M.G.: Pierwsze niepokojące sygnały pojawiły się kilka lat później, gdy chciałem zmienić mieszkanie. Okazało się, że bank żąda ode mnie zwrotu franków, a nie złotówek, które mi faktycznie pożyczył. W efekcie w przypadku sprzedaży nieruchomości musiałbym jeszcze dopłacić do banku sporo pieniędzy. Do tego zaczęły pojawiać się sygnały, że moja umowa zawiera niedozwolone zapisy i zostałem oszukany przez bank. Okazało się to prawdą, bo sąd już to potwierdził w mojej sprawie sądowej.
To musiał być szok, zarówno ogromy dług i wyjście na jaw wadliwości umowy o kredyt frankowy. Jak postanowiłeś zareagować i jakie były Twoje motywy i wiedza w tamtym czasie?
M.G.: Przede wszystkim pojawiła się we mnie złość, że bank wykorzystał moją niewiedzę, pozycję instytucji zaufania publicznego i wystawił mnie na nieograniczone ryzyko, sam zabezpieczając swoje interesy. Zdałem sobie wówczas sprawę, że mechanizm wprowadzony przez bank do umowy był dla mnie skrajnie niekorzystny. Żebym wiedział przy zawieraniu umowy, że wahania kursu franka mogą spowodować niemal dwukrotny wzrost zadłużenia to nigdy nie zdecydowałbym się na zawarcie takiego kredytu. Bardzo nieuczciwe jest ze strony banku, że mimo wielu lat spłacania kredytu, kwota do zwrócenia była wciąż większa niż pieniądze, które dostałem pierwotnie od banku. Bank mnie nigdy nie informował o takim ryzyku, byłem wprowadzony w błąd.
Opowiedz o tym jak trafiłeś na Życie Bez Kredytu. Jak przebiegała współpraca na samym początku? Jakie były Twoje pierwsze wrażenia po spotkaniu zespołu Życie Bez Kredytu.
M.G.: Dwa lata temu sytuacja frankowiczów była zupełnie inna niż po wyroku TSUE. Wówczas dopiero pojawiały się pierwsze wyroki. Na szczęście jeden z założycieli Życie Bez Kredytu było moim znajomym, przez co łatwiej było mi im zaufać i podjąć decyzję. Przyznam, że początkowo odczuwałem strach przed pozwaniem banku. Myśl, że mam stawić czoło wielkiej instytucji finansowej napawała mnie lękiem. Z drugiej strony perspektywa życia w niepewności co do kursu franka przez kolejne kilkanaście lat sprawiła, że zdecydowałem się walczyć o sprawiedliwość.
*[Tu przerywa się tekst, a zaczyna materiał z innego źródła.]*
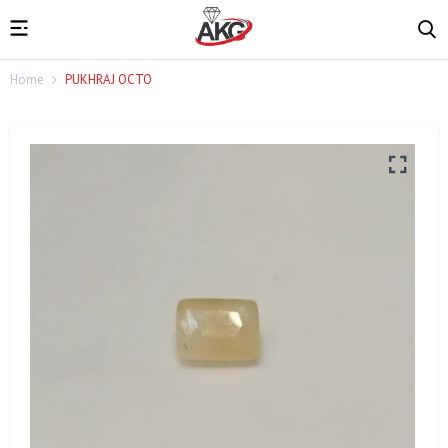
Home
PUKHRAJ OCTO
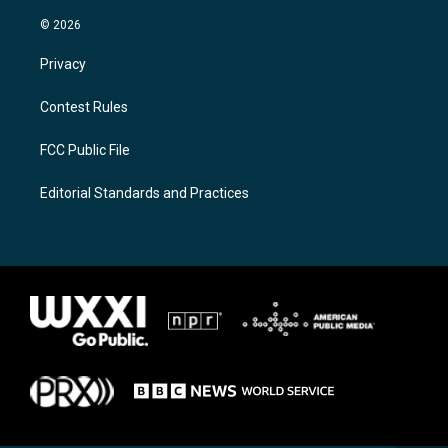
© 2026
Privacy
Contest Rules
FCC Public File
Editorial Standards and Practices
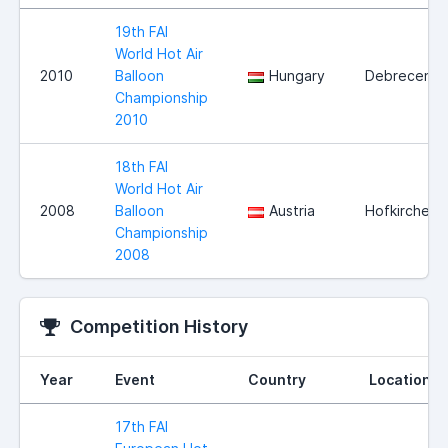
19th FAI
World Hot Air
2010
Balloon
Hungary
Debrecen
Championship
2010
18th FAI
World Hot Air
2008
Balloon
Austria
Hofkirchen
Championship
2008
Competition History
Year
Event
Country
Location
17th FAI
Duże znaczenie w podjęciu tej decyzji miały argumenty na moją korzyść, które przytaczali prawnicy związani z Życie Bez Kredytu. Uznałem, że warto podjąć ryzyko. Perspektywa pozbycia się nieuczciwego kredytu i spokojnego życia była na tyle duża, że zdecydowałem się pozwać bank.
Zatem został wniesiony pozew. Przybliż proszę przebieg postępowania.
M.G.: Tak. W pierwszej kolejności musiałem złożyć reklamację do banku, który oczywiście ją odrzucił. Następnie został złożony pozew i po jakimś czasie ustalony termin rozprawy, na której miałem być przesłuchany przez sąd.
Myślałem, że będzie to nieco bardziej stresujące. Dla kogoś, kto nie miał wcześniej do czynienia z prawem te wszystkie prawnicze zapisy mogą być niezrozumiałe. Na szczęście prawnicy dokładnie wytłumaczyli mi każdy z punktów i cierpliwe odpowiadali na moje pytania i wątpliwości. Byłem dobrze przygotowany merytorycznie do rozprawy, co dodawało mi pewności siebie.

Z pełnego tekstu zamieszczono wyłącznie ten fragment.